Sunday, March 22, 2009

Journal - PressThink

PressThink is a blog very relevant to the discussion of media convergence - the "Information Era" brings both benefits and problems to journalism.  Jay Rosen, the head blogger (and founder?) discusses the advantages of "citizen critics", who have gained the tools to become journalists, and and the impending danger of "Absolute Commercialization."  The tagline, Ghost of Democracy in the Media Machine, points to a time when the media and press were interchangable words.  Now The Media has enveloped little ol' The Press, and is becoming a multimedia commerical giant.  Rosen is trying to save what little of The Press is left, or so he claims in his blog.

The PressThink Intro Page champions the cause of journalism that's worth fighting for and "worth dying for". Not sure about that one, but it did remind me of that movie Veronia Guerin where an Irish journalist writes about a drug ring, and is eventually asassinated because she won't be bullied into stopping her investigation.

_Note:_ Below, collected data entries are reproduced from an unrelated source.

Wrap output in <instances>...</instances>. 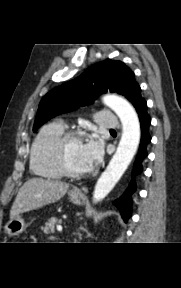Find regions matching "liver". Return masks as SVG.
<instances>
[{
    "label": "liver",
    "instance_id": "obj_1",
    "mask_svg": "<svg viewBox=\"0 0 181 288\" xmlns=\"http://www.w3.org/2000/svg\"><path fill=\"white\" fill-rule=\"evenodd\" d=\"M68 189L69 184L60 181L38 177L27 180L18 191L10 211V219L58 201Z\"/></svg>",
    "mask_w": 181,
    "mask_h": 288
}]
</instances>
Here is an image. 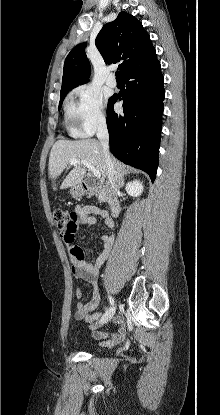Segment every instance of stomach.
Returning <instances> with one entry per match:
<instances>
[{
	"instance_id": "obj_1",
	"label": "stomach",
	"mask_w": 220,
	"mask_h": 415,
	"mask_svg": "<svg viewBox=\"0 0 220 415\" xmlns=\"http://www.w3.org/2000/svg\"><path fill=\"white\" fill-rule=\"evenodd\" d=\"M84 193H85V189L82 185H76V186L71 187L70 189V194L73 197H81L84 195Z\"/></svg>"
}]
</instances>
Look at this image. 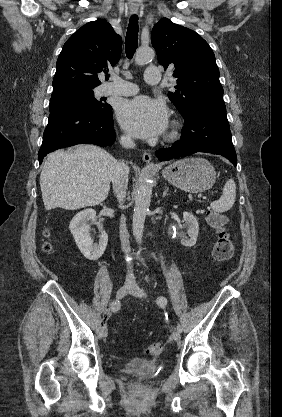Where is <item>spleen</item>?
<instances>
[{
	"mask_svg": "<svg viewBox=\"0 0 282 417\" xmlns=\"http://www.w3.org/2000/svg\"><path fill=\"white\" fill-rule=\"evenodd\" d=\"M236 198V184L233 178H228L224 184L222 196L219 200H213L211 202V209L216 211V213H226L230 211L231 206H233Z\"/></svg>",
	"mask_w": 282,
	"mask_h": 417,
	"instance_id": "obj_1",
	"label": "spleen"
}]
</instances>
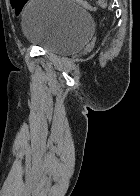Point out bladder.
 I'll use <instances>...</instances> for the list:
<instances>
[{
  "label": "bladder",
  "mask_w": 140,
  "mask_h": 196,
  "mask_svg": "<svg viewBox=\"0 0 140 196\" xmlns=\"http://www.w3.org/2000/svg\"><path fill=\"white\" fill-rule=\"evenodd\" d=\"M25 40L54 54L81 50L93 32L88 10L73 0H32L22 14Z\"/></svg>",
  "instance_id": "obj_1"
}]
</instances>
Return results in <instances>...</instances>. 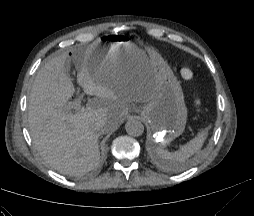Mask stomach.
<instances>
[{"label": "stomach", "instance_id": "obj_1", "mask_svg": "<svg viewBox=\"0 0 254 216\" xmlns=\"http://www.w3.org/2000/svg\"><path fill=\"white\" fill-rule=\"evenodd\" d=\"M90 71L94 78L109 71L135 70L148 67L154 77L150 100L143 106L141 116L151 127V142L166 148L180 136L187 121V107L179 81L170 66L155 51L138 48L128 38L106 35L96 41Z\"/></svg>", "mask_w": 254, "mask_h": 216}]
</instances>
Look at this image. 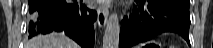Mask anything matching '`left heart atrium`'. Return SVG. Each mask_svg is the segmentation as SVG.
I'll use <instances>...</instances> for the list:
<instances>
[{
	"label": "left heart atrium",
	"mask_w": 213,
	"mask_h": 48,
	"mask_svg": "<svg viewBox=\"0 0 213 48\" xmlns=\"http://www.w3.org/2000/svg\"><path fill=\"white\" fill-rule=\"evenodd\" d=\"M98 3L104 7H107L110 5L111 1L110 0H101V1H98Z\"/></svg>",
	"instance_id": "1"
}]
</instances>
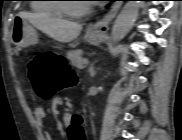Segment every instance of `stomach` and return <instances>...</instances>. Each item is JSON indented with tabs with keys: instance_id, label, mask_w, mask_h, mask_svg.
<instances>
[{
	"instance_id": "0dacf381",
	"label": "stomach",
	"mask_w": 182,
	"mask_h": 140,
	"mask_svg": "<svg viewBox=\"0 0 182 140\" xmlns=\"http://www.w3.org/2000/svg\"><path fill=\"white\" fill-rule=\"evenodd\" d=\"M10 37L12 42L19 48H25L38 42L37 34L31 23L20 15L16 16L13 20ZM101 38L100 34H96L90 29L86 31L85 39L90 44H98Z\"/></svg>"
}]
</instances>
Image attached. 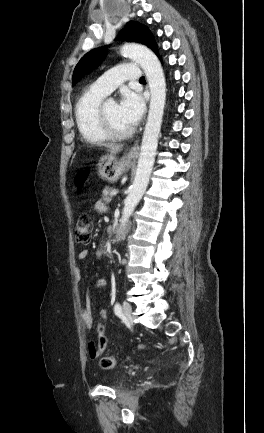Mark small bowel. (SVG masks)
Wrapping results in <instances>:
<instances>
[{
	"label": "small bowel",
	"instance_id": "c3829d8e",
	"mask_svg": "<svg viewBox=\"0 0 264 433\" xmlns=\"http://www.w3.org/2000/svg\"><path fill=\"white\" fill-rule=\"evenodd\" d=\"M95 210L98 212H105L106 211V205L104 204L103 201H97L94 205ZM88 256V251L87 250H82L78 253V259L79 260H85ZM77 278L78 280H81V272L79 270H77ZM108 282L106 281V279L104 278H97L91 287H95V288H104L107 287ZM101 317L103 319L106 318V311L102 310L101 311ZM81 319L83 324L85 325L86 328L91 329L93 327L94 324V318H93V314H92V310H91V299H90V292L89 290L87 291V293L85 294L84 298H83V302H82V307H81ZM100 349L98 344L94 343V342H90L88 344V355L91 359H97L100 356Z\"/></svg>",
	"mask_w": 264,
	"mask_h": 433
}]
</instances>
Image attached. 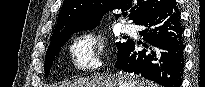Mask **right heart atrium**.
Listing matches in <instances>:
<instances>
[{
	"instance_id": "obj_1",
	"label": "right heart atrium",
	"mask_w": 205,
	"mask_h": 87,
	"mask_svg": "<svg viewBox=\"0 0 205 87\" xmlns=\"http://www.w3.org/2000/svg\"><path fill=\"white\" fill-rule=\"evenodd\" d=\"M104 53V41L94 33L76 37L69 46L70 62L80 70H92L100 66Z\"/></svg>"
}]
</instances>
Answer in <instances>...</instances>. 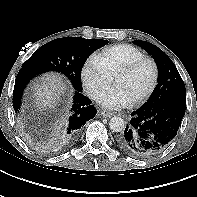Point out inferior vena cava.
Segmentation results:
<instances>
[{"label": "inferior vena cava", "instance_id": "602c4592", "mask_svg": "<svg viewBox=\"0 0 197 197\" xmlns=\"http://www.w3.org/2000/svg\"><path fill=\"white\" fill-rule=\"evenodd\" d=\"M91 97L95 98V97H96V94H95V93H93V94L91 95Z\"/></svg>", "mask_w": 197, "mask_h": 197}]
</instances>
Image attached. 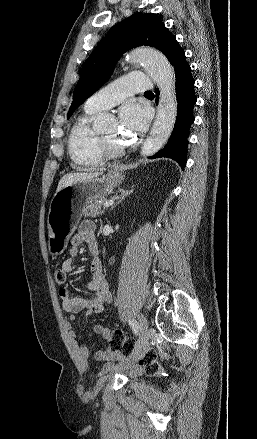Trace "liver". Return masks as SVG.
<instances>
[{"instance_id":"liver-1","label":"liver","mask_w":257,"mask_h":439,"mask_svg":"<svg viewBox=\"0 0 257 439\" xmlns=\"http://www.w3.org/2000/svg\"><path fill=\"white\" fill-rule=\"evenodd\" d=\"M102 171H96V172H76V173H69L64 175L61 180L59 181L58 187L56 192L60 191L62 188L71 185L73 183L84 181L88 179L97 178L98 176L102 175Z\"/></svg>"}]
</instances>
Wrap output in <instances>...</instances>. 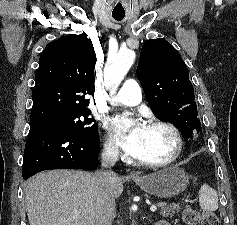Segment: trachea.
Instances as JSON below:
<instances>
[{"label": "trachea", "instance_id": "obj_1", "mask_svg": "<svg viewBox=\"0 0 237 225\" xmlns=\"http://www.w3.org/2000/svg\"><path fill=\"white\" fill-rule=\"evenodd\" d=\"M113 18L116 19V20H122L123 19V18L118 17V16H113Z\"/></svg>", "mask_w": 237, "mask_h": 225}]
</instances>
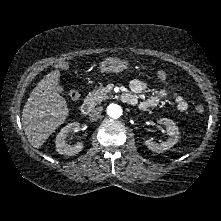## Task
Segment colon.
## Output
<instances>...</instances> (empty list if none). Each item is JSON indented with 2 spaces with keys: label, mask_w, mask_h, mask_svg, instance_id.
<instances>
[{
  "label": "colon",
  "mask_w": 221,
  "mask_h": 221,
  "mask_svg": "<svg viewBox=\"0 0 221 221\" xmlns=\"http://www.w3.org/2000/svg\"><path fill=\"white\" fill-rule=\"evenodd\" d=\"M160 71H162V70H160ZM160 71H158V73H157L158 78L161 81H166L168 79V74L164 71L166 73L165 76L164 77H160L159 76V72ZM69 97H70L71 100L75 101V100H77L79 98V93L77 91H75V90H72L69 93ZM203 111H204V108L202 106H197L196 107V112L197 113L201 114V113H203Z\"/></svg>",
  "instance_id": "5ec220e1"
}]
</instances>
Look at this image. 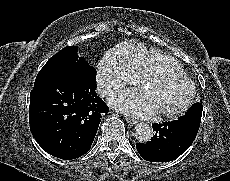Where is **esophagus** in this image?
Wrapping results in <instances>:
<instances>
[{
	"label": "esophagus",
	"mask_w": 230,
	"mask_h": 181,
	"mask_svg": "<svg viewBox=\"0 0 230 181\" xmlns=\"http://www.w3.org/2000/svg\"><path fill=\"white\" fill-rule=\"evenodd\" d=\"M125 120L131 125H134V124L137 123V121L135 119H133V118H131L129 116H125Z\"/></svg>",
	"instance_id": "obj_1"
}]
</instances>
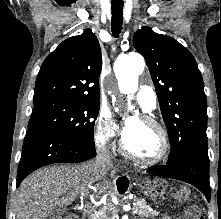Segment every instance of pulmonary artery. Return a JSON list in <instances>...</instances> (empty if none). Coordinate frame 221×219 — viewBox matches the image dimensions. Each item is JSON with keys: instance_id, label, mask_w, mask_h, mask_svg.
Segmentation results:
<instances>
[{"instance_id": "pulmonary-artery-1", "label": "pulmonary artery", "mask_w": 221, "mask_h": 219, "mask_svg": "<svg viewBox=\"0 0 221 219\" xmlns=\"http://www.w3.org/2000/svg\"><path fill=\"white\" fill-rule=\"evenodd\" d=\"M136 98L145 111H152L156 108V96L151 88L141 87L136 94Z\"/></svg>"}]
</instances>
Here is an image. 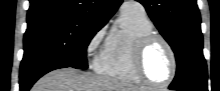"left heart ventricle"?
<instances>
[{"label":"left heart ventricle","mask_w":220,"mask_h":91,"mask_svg":"<svg viewBox=\"0 0 220 91\" xmlns=\"http://www.w3.org/2000/svg\"><path fill=\"white\" fill-rule=\"evenodd\" d=\"M144 68L147 76L155 82H164L171 73V58L166 47L160 43L151 45L145 55Z\"/></svg>","instance_id":"left-heart-ventricle-1"}]
</instances>
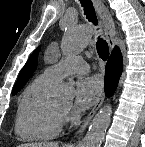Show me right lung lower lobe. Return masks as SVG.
<instances>
[{"label":"right lung lower lobe","mask_w":145,"mask_h":147,"mask_svg":"<svg viewBox=\"0 0 145 147\" xmlns=\"http://www.w3.org/2000/svg\"><path fill=\"white\" fill-rule=\"evenodd\" d=\"M123 69V59L120 49L115 47L107 64L105 72V93L111 96L118 85L119 78Z\"/></svg>","instance_id":"1"}]
</instances>
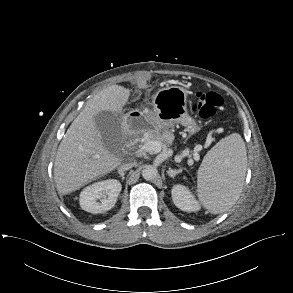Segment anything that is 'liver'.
Wrapping results in <instances>:
<instances>
[{"label": "liver", "instance_id": "6515ba94", "mask_svg": "<svg viewBox=\"0 0 293 293\" xmlns=\"http://www.w3.org/2000/svg\"><path fill=\"white\" fill-rule=\"evenodd\" d=\"M129 96V89L112 85L87 101L58 147L54 163L58 193H72L121 164L122 160L105 146L94 118L101 111L121 112Z\"/></svg>", "mask_w": 293, "mask_h": 293}]
</instances>
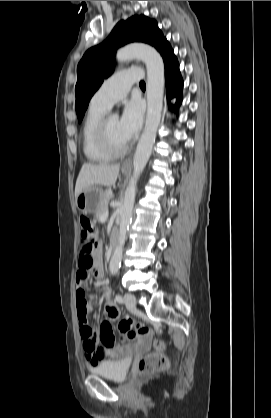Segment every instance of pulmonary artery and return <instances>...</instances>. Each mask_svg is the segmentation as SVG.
Instances as JSON below:
<instances>
[{
	"mask_svg": "<svg viewBox=\"0 0 271 418\" xmlns=\"http://www.w3.org/2000/svg\"><path fill=\"white\" fill-rule=\"evenodd\" d=\"M142 72L137 68L124 69L110 76L96 91L91 103L110 109L117 101L124 98L131 85L139 82Z\"/></svg>",
	"mask_w": 271,
	"mask_h": 418,
	"instance_id": "obj_1",
	"label": "pulmonary artery"
}]
</instances>
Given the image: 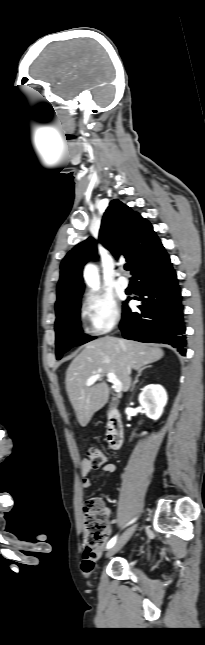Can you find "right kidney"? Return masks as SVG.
Returning <instances> with one entry per match:
<instances>
[{
  "mask_svg": "<svg viewBox=\"0 0 205 645\" xmlns=\"http://www.w3.org/2000/svg\"><path fill=\"white\" fill-rule=\"evenodd\" d=\"M167 393L161 385H147L139 395V403L147 417L157 420L167 403Z\"/></svg>",
  "mask_w": 205,
  "mask_h": 645,
  "instance_id": "1",
  "label": "right kidney"
}]
</instances>
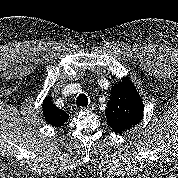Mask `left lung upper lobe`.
Here are the masks:
<instances>
[{"instance_id": "left-lung-upper-lobe-1", "label": "left lung upper lobe", "mask_w": 178, "mask_h": 178, "mask_svg": "<svg viewBox=\"0 0 178 178\" xmlns=\"http://www.w3.org/2000/svg\"><path fill=\"white\" fill-rule=\"evenodd\" d=\"M143 110L142 99L129 77L113 84L106 110L107 122L113 131H129L142 120Z\"/></svg>"}]
</instances>
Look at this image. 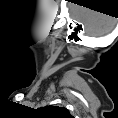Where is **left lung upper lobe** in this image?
<instances>
[{"instance_id":"1","label":"left lung upper lobe","mask_w":118,"mask_h":118,"mask_svg":"<svg viewBox=\"0 0 118 118\" xmlns=\"http://www.w3.org/2000/svg\"><path fill=\"white\" fill-rule=\"evenodd\" d=\"M57 109V108H56ZM59 109V108H58ZM62 111H67L66 109H64V108H60Z\"/></svg>"}]
</instances>
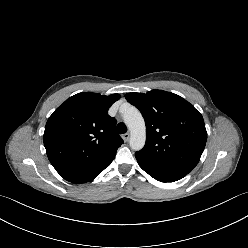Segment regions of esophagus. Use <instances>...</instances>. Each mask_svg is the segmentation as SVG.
<instances>
[{"label":"esophagus","mask_w":248,"mask_h":248,"mask_svg":"<svg viewBox=\"0 0 248 248\" xmlns=\"http://www.w3.org/2000/svg\"><path fill=\"white\" fill-rule=\"evenodd\" d=\"M129 138H130V133H125V134H123V139H124V141H128L129 140Z\"/></svg>","instance_id":"esophagus-1"}]
</instances>
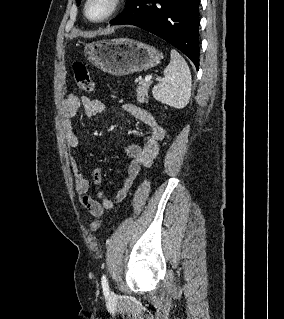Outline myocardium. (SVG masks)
Wrapping results in <instances>:
<instances>
[{"label":"myocardium","mask_w":284,"mask_h":319,"mask_svg":"<svg viewBox=\"0 0 284 319\" xmlns=\"http://www.w3.org/2000/svg\"><path fill=\"white\" fill-rule=\"evenodd\" d=\"M91 0H85L84 3V15L86 17V19L92 23H103L106 22L108 20H110L111 18H113L118 11L120 10L123 0H110V7L108 12L101 18L99 19H93L90 17L89 13H88V6L90 4Z\"/></svg>","instance_id":"1"}]
</instances>
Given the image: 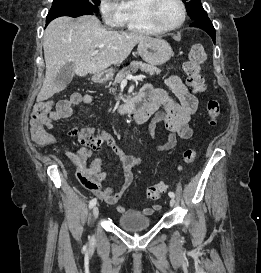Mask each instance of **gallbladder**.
I'll use <instances>...</instances> for the list:
<instances>
[{
  "mask_svg": "<svg viewBox=\"0 0 261 273\" xmlns=\"http://www.w3.org/2000/svg\"><path fill=\"white\" fill-rule=\"evenodd\" d=\"M74 75V64L67 63L58 72L55 82L60 85L69 84L72 81Z\"/></svg>",
  "mask_w": 261,
  "mask_h": 273,
  "instance_id": "bac80fb5",
  "label": "gallbladder"
}]
</instances>
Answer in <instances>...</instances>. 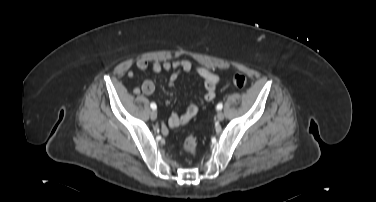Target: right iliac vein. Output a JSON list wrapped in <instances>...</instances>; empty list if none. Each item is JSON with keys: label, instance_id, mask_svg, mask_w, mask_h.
<instances>
[{"label": "right iliac vein", "instance_id": "1", "mask_svg": "<svg viewBox=\"0 0 376 202\" xmlns=\"http://www.w3.org/2000/svg\"><path fill=\"white\" fill-rule=\"evenodd\" d=\"M150 117H151L152 120H156L157 119V112L155 110L151 111Z\"/></svg>", "mask_w": 376, "mask_h": 202}]
</instances>
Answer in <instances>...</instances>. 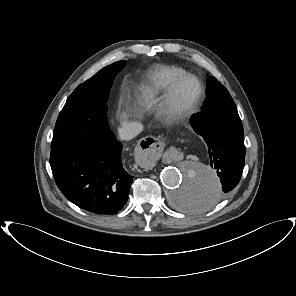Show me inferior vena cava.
Masks as SVG:
<instances>
[{
    "mask_svg": "<svg viewBox=\"0 0 296 296\" xmlns=\"http://www.w3.org/2000/svg\"><path fill=\"white\" fill-rule=\"evenodd\" d=\"M143 130L141 123H130L119 129V136L123 140H130L136 137Z\"/></svg>",
    "mask_w": 296,
    "mask_h": 296,
    "instance_id": "obj_1",
    "label": "inferior vena cava"
}]
</instances>
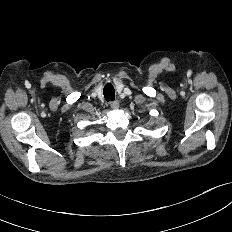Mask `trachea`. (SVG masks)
<instances>
[{
	"mask_svg": "<svg viewBox=\"0 0 232 232\" xmlns=\"http://www.w3.org/2000/svg\"><path fill=\"white\" fill-rule=\"evenodd\" d=\"M103 94L106 101H114L115 100V89L112 84L108 83L105 85L103 89Z\"/></svg>",
	"mask_w": 232,
	"mask_h": 232,
	"instance_id": "3493384b",
	"label": "trachea"
}]
</instances>
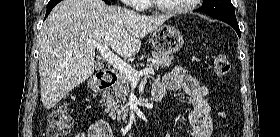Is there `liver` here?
I'll return each mask as SVG.
<instances>
[{"mask_svg": "<svg viewBox=\"0 0 280 137\" xmlns=\"http://www.w3.org/2000/svg\"><path fill=\"white\" fill-rule=\"evenodd\" d=\"M170 16H145L102 0H63L43 24L39 42L41 100L54 107L94 73V44L108 45L122 57H132L141 39Z\"/></svg>", "mask_w": 280, "mask_h": 137, "instance_id": "6515ba94", "label": "liver"}]
</instances>
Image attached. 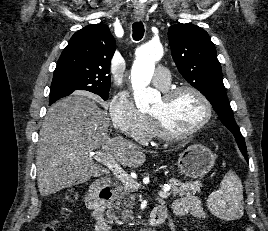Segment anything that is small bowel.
Returning a JSON list of instances; mask_svg holds the SVG:
<instances>
[{
    "label": "small bowel",
    "instance_id": "obj_1",
    "mask_svg": "<svg viewBox=\"0 0 268 231\" xmlns=\"http://www.w3.org/2000/svg\"><path fill=\"white\" fill-rule=\"evenodd\" d=\"M161 210L166 216L167 211L165 209ZM172 211L177 215H185L189 213L198 218H205L206 216L200 199L194 195L185 196L174 201Z\"/></svg>",
    "mask_w": 268,
    "mask_h": 231
}]
</instances>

Rosen's post are excruciatingly long, but contain valid content; though he knows that "meta posts",  as he calls them, are long and arduous, he unapologetically explains that it is his website, damnit.  If you like it, leave some comments.  If not, you can leave.

Tuesday, March 17, 2009

becoming a rambler

Today is St. Patrick's Day, 2009. My favorite holiday. Pond and Chris Holcomb stopped by the OP, and we discussed our "plans", which were the equivalent of 5-year plans for most college grads, but we call them our "6 month plans." Why would you live with more committments than you need? My definition of success is being happy and working little.

Photobucket

I want seasonal jobs in 6-month tracts of time for a very long time. I don't see any reason to get a mortgage, a steady job, a marriage, a kid. I don't see a problem in using my mom's house as my "permanent address", and getting my mail in big paper sacks when I stop by home. I want a Subaru I can sleep in, a good dog, and a tall, long-haired travel buddy. I want to learn Basque and Spanish, and get tan on a Costa Rican beach. Does everyone want to live like this when they're young, or is it just a particular breed of us afflicted with wanderlust?

Thursday, March 05, 2009

the coldest, windiest, highest, driest place on earth



Above, in the photo from November titled "Antarctica Supporters for Obama", is my aunt Jules,holding the American flag amidst a group of red-parka-ed scientist and base workers at McMurdo Station. With any luck, I'll be working there too this winter. I just applied with Raytheon for positions as General Assistant in construction, Administrative Assistant, and Courier. Maybe by this time next year, I'll have finished a season of being an Antarctic mail lady.